• _Activity_: Using the listing below, please gather every line containing the word "certificado".

• _The input_:
────
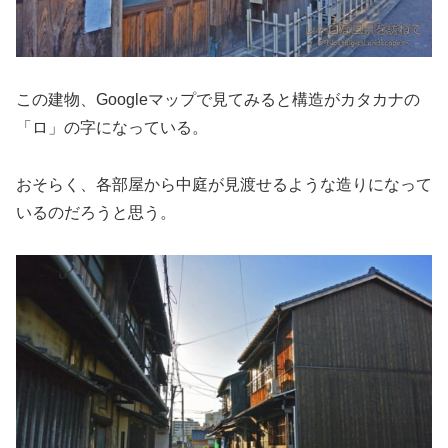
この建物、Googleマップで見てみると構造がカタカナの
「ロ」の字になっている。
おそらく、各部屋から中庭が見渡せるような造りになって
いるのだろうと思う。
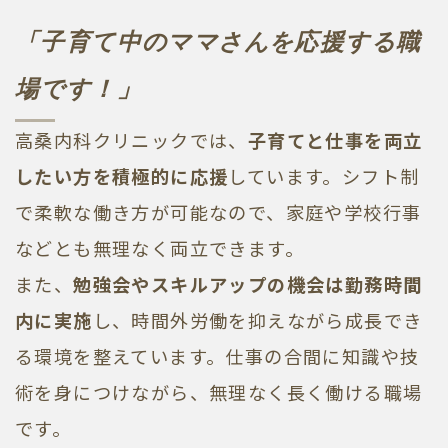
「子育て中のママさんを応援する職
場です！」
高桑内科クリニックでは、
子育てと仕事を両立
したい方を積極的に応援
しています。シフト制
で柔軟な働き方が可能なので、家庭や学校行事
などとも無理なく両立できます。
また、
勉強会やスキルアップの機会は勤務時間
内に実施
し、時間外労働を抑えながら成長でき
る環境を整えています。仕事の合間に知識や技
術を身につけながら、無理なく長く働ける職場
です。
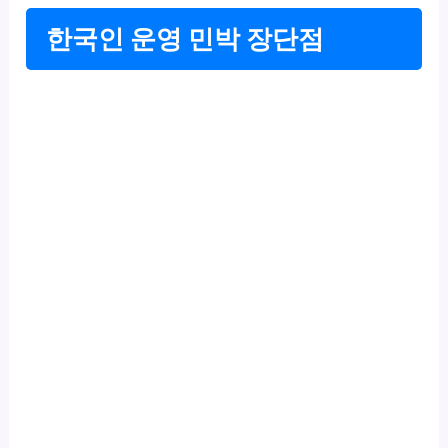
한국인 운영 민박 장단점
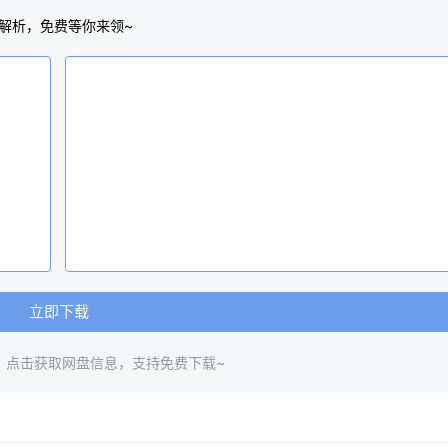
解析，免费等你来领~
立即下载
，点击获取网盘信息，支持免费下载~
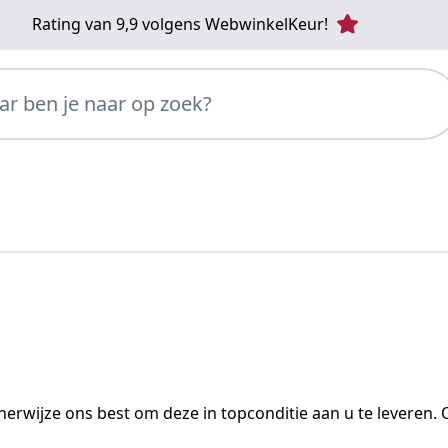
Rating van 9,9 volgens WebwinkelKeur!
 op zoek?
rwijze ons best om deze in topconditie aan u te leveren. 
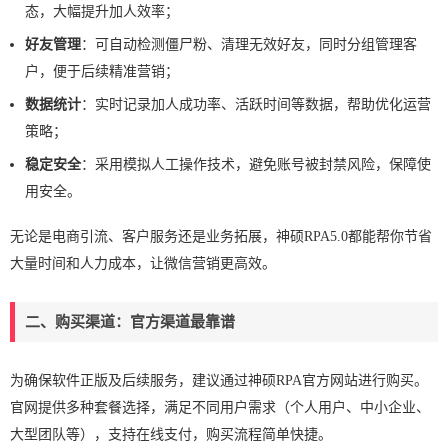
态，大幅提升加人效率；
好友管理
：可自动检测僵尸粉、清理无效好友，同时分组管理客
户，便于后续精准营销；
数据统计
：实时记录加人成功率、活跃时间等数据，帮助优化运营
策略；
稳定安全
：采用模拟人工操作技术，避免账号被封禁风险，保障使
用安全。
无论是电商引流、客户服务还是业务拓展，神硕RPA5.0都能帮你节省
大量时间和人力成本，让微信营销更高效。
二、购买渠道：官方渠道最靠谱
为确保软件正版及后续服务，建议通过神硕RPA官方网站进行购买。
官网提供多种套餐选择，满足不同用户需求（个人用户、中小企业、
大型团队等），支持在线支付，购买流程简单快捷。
────
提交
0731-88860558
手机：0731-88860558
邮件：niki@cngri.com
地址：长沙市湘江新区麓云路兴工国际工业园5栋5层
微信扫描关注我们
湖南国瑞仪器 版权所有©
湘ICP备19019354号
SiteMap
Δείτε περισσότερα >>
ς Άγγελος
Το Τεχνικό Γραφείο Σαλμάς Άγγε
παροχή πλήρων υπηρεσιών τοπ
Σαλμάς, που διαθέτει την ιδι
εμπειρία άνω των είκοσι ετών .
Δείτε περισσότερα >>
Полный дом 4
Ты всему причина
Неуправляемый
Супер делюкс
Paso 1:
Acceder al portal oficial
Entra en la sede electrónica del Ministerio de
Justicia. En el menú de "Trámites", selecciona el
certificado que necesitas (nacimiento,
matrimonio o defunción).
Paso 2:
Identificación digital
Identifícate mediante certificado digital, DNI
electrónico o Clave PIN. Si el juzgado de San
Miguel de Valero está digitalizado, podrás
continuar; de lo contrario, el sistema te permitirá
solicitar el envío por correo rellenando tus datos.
────
• _Answer space_:
certificado que necesitas (nacimiento,
Identifícate mediante certificado digital, DNI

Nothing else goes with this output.